Sjodin, 22, a University of North Dakota art student from Pequot Lakes, Minn., finished work at the Victoria's Secret store in the Columbia Mall at 4 p.m. on Nov. 22, 2003. She shopped in the mall for an hour and bought a purse before walking out of the mall at 5 p.m.

"So carefree," Wrigley said, recounting the scene that jurors had watched in a video.

Moments later, she was talking on her cell phone with her boyfriend, Chris Lang, who was in Minneapolis, when Lang heard her say, "OK, OK," and the call ended.

When Sjodin didn't show up for a 9 p.m. shift at a Grand Forks bar, her roommate called police. They found her car in the mall parking lot and a knife sheath lying nearby.

Investigators later tied that sheath to a knife they recovered from Rodriguez's car. They also connected fibers on the sheath to a blanket taken from his home, part of a thick web of fiber and DNA evidence linking defendant and victim.

Rodriguez became a suspect almost immediately, when an investigator obtained a list of registered sex offenders in the Crookston area. Convicted on kidnapping and sexual assault charges in 1975 and 1980 and released in May 2003 after serving 23 years in prison, Rodriguez was the only Level 3 offender on the list.

Investigators focused on Crookston after learning that a final, voiceless call from Sjodin's phone to Lang at 7:42 p.m. was relayed off a cell phone tower near there. But nobody could establish at trial whether the call was a frantic plea for help or an accident, a redial function activated when the phone fell or Sjodin's body was moved. The phone was found in grass near the body.

An early suspect

Interviewed at a job site in McIntosh, Minn., Rodriguez provided an alibi that quickly unraveled. He was arrested on Dec. 1, 2003, and charged in a North Dakota state court.

Wrigley sat in on those proceedings, anticipating the case could become a federal matter, as thousands of friends, relatives and volunteers searched for Sjodin on both sides of the Red River.

The searching ended on April 17, 2004, a warm Saturday morning, when a retired Polk County deputy walking along a ravine outside Crookston spotted a piece of black fabric. Moving closer, he saw a single bare leg, bent at the knee, extending from beneath a coat. Blonde hair was visible beyond where pulled grass had been laid over the body.
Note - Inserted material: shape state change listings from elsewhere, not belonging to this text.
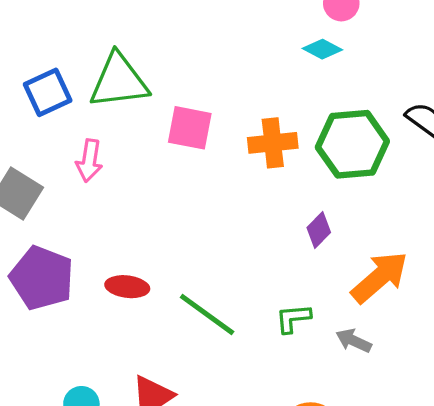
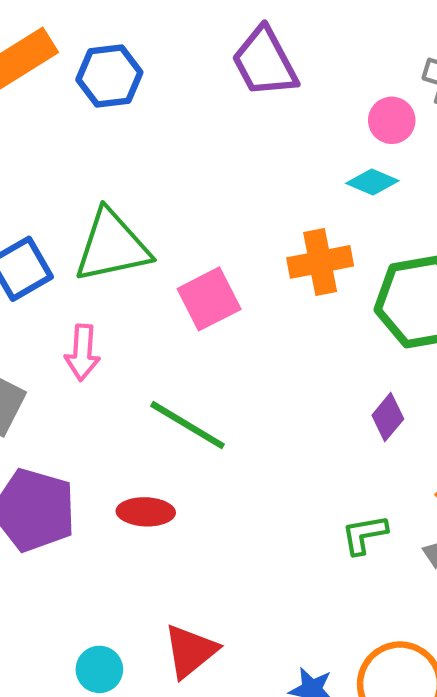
pink square: (190, 128) -> (209, 299), turned -33
orange cross: (273, 143) -> (320, 262), moved
green line: (207, 315) -> (187, 425), moved

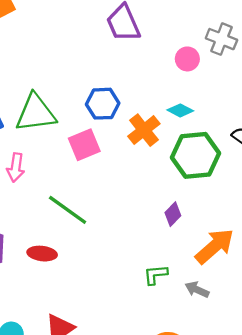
blue hexagon: (109, 76) -> (103, 104), moved
cyan diamond: (372, 182) -> (180, 110), moved
orange cross: (320, 262) -> (144, 130), turned -32

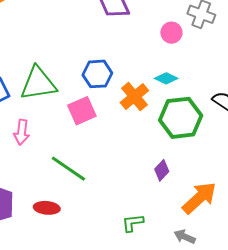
green L-shape: (156, 275) -> (133, 223), moved

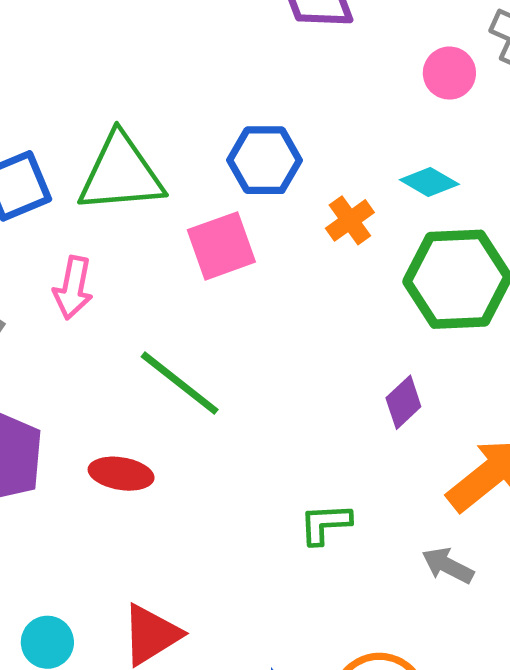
orange cross: (134, 96) -> (350, 220), size x0.7

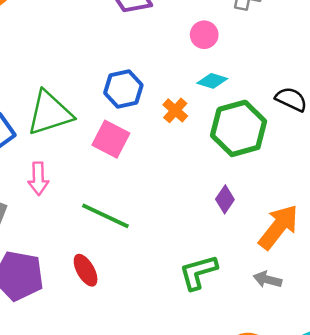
pink circle: (449, 73) -> (204, 35), moved
pink square: (221, 246) -> (111, 139), turned -30
red ellipse: (121, 474) -> (86, 270), turned 64
green L-shape: (325, 524) -> (198, 272), size x1.4

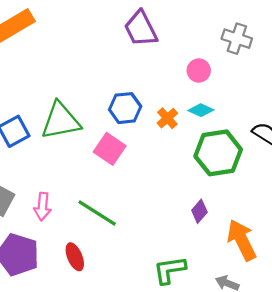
orange cross: (175, 110) -> (167, 118), moved
pink arrow: (38, 179) -> (43, 207), moved
orange arrow: (278, 227) -> (242, 240), turned -72

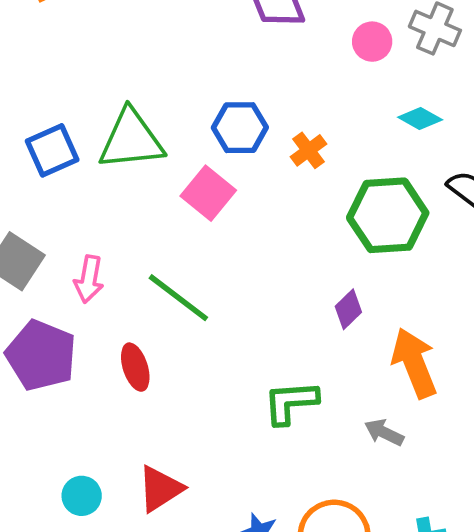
pink circle: (199, 71) -> (372, 42), moved
cyan diamond: (201, 110) -> (420, 119), moved

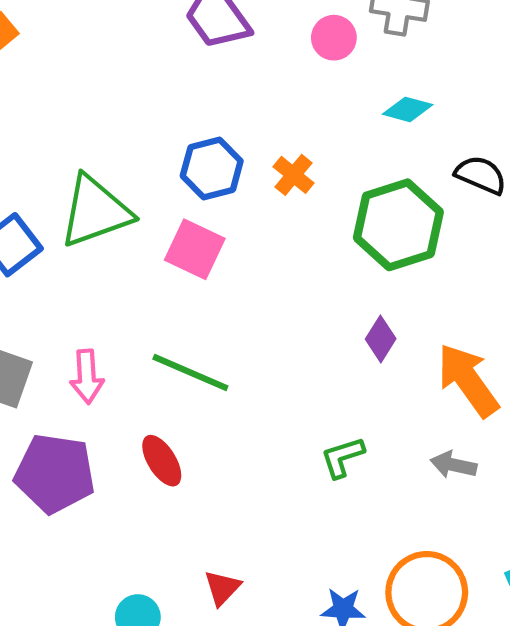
green L-shape: (291, 402) -> (342, 457), size x0.7
red triangle: (160, 489) -> (222, 588), size x0.7

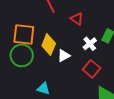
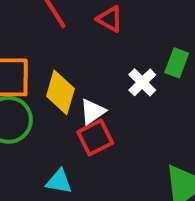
red triangle: (77, 19) -> (110, 19), moved
red square: (92, 69) -> (95, 138), moved, turned 30

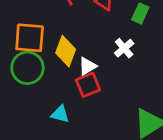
green rectangle: (177, 63) -> (140, 13), moved

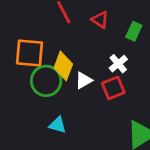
green circle: (27, 68) -> (46, 81), moved
red square: (88, 85) -> (113, 88), moved

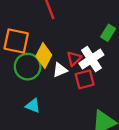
red triangle: (100, 20) -> (74, 58), moved, turned 35
white cross: (118, 64) -> (91, 59), size x1.5

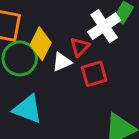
white cross: (91, 59) -> (104, 26), moved
cyan triangle: (33, 106) -> (28, 109), size x1.5

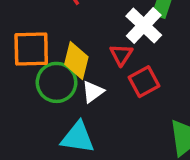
white triangle: (62, 62) -> (93, 92), moved

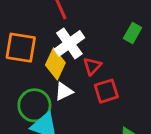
white cross: (144, 26) -> (69, 43), moved
green circle: (57, 82) -> (34, 105), moved

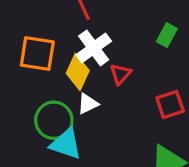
red square: (106, 91) -> (170, 104), moved

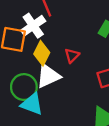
white cross: (94, 48) -> (33, 26), moved
white triangle: (88, 104) -> (48, 76), size x1.6

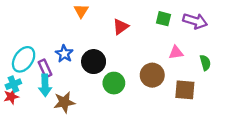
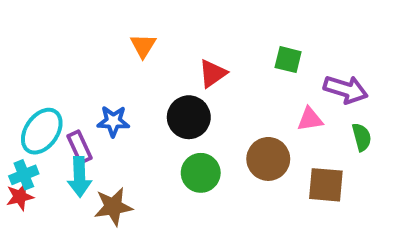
purple arrow: (195, 21) -> (346, 89), moved
blue star: (64, 54) -> (113, 121), turned -30
black circle: (94, 62) -> (189, 117), moved

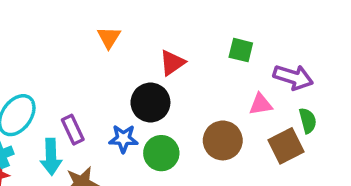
blue star: (113, 121) -> (123, 139), moved
purple rectangle: (79, 147) -> (73, 130), moved
brown square: (326, 185) -> (286, 146), moved, turned -32

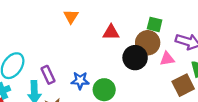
red triangle: (172, 63) -> (111, 32), turned 36
black circle: (150, 103) -> (135, 58), moved
brown circle: (223, 140) -> (148, 43), moved

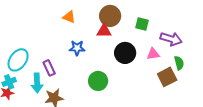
orange triangle: (71, 16) -> (69, 17), turned -40
brown circle: (148, 43) -> (110, 16), moved
blue star: (80, 81) -> (77, 48), moved

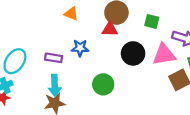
pink triangle: (153, 54) -> (164, 55), size x1.6
purple rectangle: (49, 68) -> (54, 58), moved, turned -56
cyan arrow: (37, 83) -> (55, 85), moved

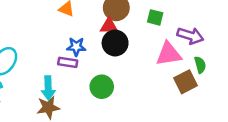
black circle: (133, 53) -> (115, 43), moved
purple rectangle: (54, 58) -> (68, 62), moved

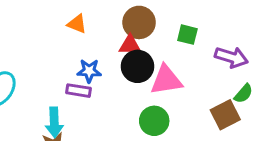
pink triangle: (169, 54) -> (166, 80), moved
green semicircle: (200, 65) -> (243, 94), turned 56
green circle: (102, 87) -> (154, 121), moved

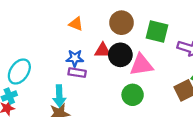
green square: (187, 35) -> (157, 32), size x1.5
red triangle: (130, 45) -> (103, 50), moved
blue star: (89, 71) -> (75, 58), moved

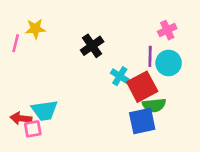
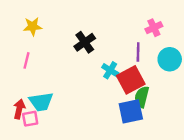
pink line: (16, 43) -> (26, 60), moved
cyan circle: (169, 63) -> (170, 59), moved
green semicircle: (154, 105) -> (142, 97), turned 110
red arrow: (21, 118) -> (19, 109), turned 96

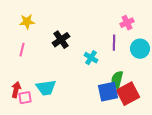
black cross: (85, 42) -> (61, 40), moved
red square: (131, 80) -> (128, 94), moved
cyan trapezoid: (41, 102) -> (46, 88), moved

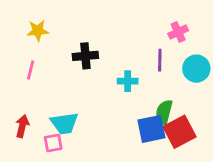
black cross: (61, 40) -> (85, 56), turned 30
cyan cross: (91, 58) -> (128, 81), turned -32
pink square: (25, 98) -> (53, 143), moved

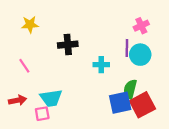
cyan circle: (196, 69) -> (140, 55), moved
pink line: (31, 70) -> (24, 66), moved, turned -48
red arrow: (22, 126) -> (18, 100), turned 66

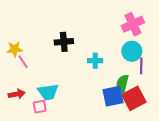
yellow star: (30, 25) -> (15, 49), moved
pink cross: (141, 26) -> (133, 24), size x1.5
purple line: (127, 48) -> (141, 66), moved

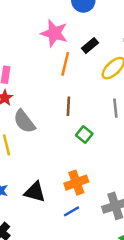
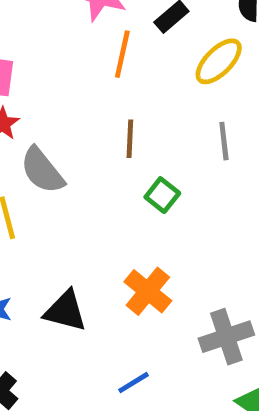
orange cross: (76, 183) -> (148, 291), turned -30
blue line: (72, 211) -> (134, 383), moved

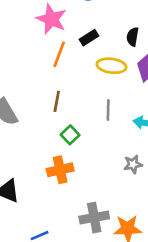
yellow ellipse: (219, 61) -> (111, 66), turned 44
orange cross: (148, 291) -> (60, 170), moved, turned 30

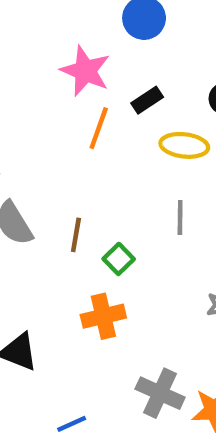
brown line: (57, 101) -> (76, 235), moved
gray cross: (94, 218) -> (160, 393), turned 36

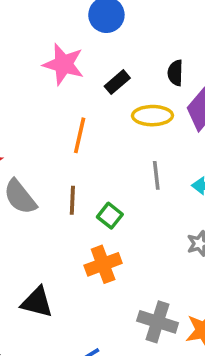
orange line: (99, 128) -> (80, 135), moved

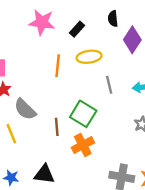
yellow ellipse: (152, 116) -> (89, 57), moved
brown line: (72, 200) -> (57, 127), moved
green square: (110, 216) -> (83, 114), size x1.6

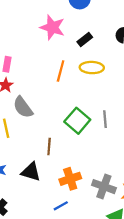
gray line: (109, 85) -> (105, 119), moved
brown line: (57, 127) -> (49, 147), moved
orange cross: (83, 145) -> (70, 179), moved

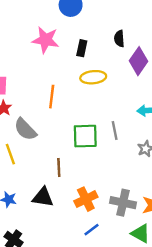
black rectangle: (85, 39) -> (82, 48), turned -32
orange line: (61, 71) -> (52, 97), moved
green square: (77, 121) -> (85, 136), turned -35
blue line: (61, 206) -> (91, 230), moved

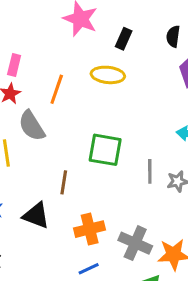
yellow ellipse: (93, 77) -> (108, 75), moved
orange line: (52, 97) -> (57, 89), moved
gray line: (115, 131) -> (150, 171), moved

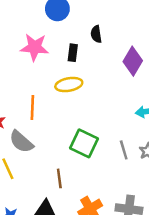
black semicircle: (173, 36) -> (96, 34), moved
green square: (105, 150) -> (84, 143), turned 32

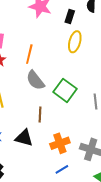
yellow ellipse: (69, 85) -> (75, 42), moved, turned -75
gray semicircle: (21, 142) -> (35, 80), moved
Sjodin lay with her face to the ground, nude from the waist down, her hands tied behind her back. Shredded plastic, remnants of a Kmart shopping bag, were wrapped around her neck, which had been cut twice in an uneven notching pattern.

Her father had walked within feet of her that winter, but she was beneath the snow.

Gov. Tim Pawlenty, who was in Crookston to encourage searchers the day Sjodin's body was found, said Wednesday that "if ever there was a case for which [the] death penalty should apply, this is it."

He also said that "while a swift guilty verdict provides some closure, our thoughts and prayers are with Dru's family and friends who continue to deal with her loss each day."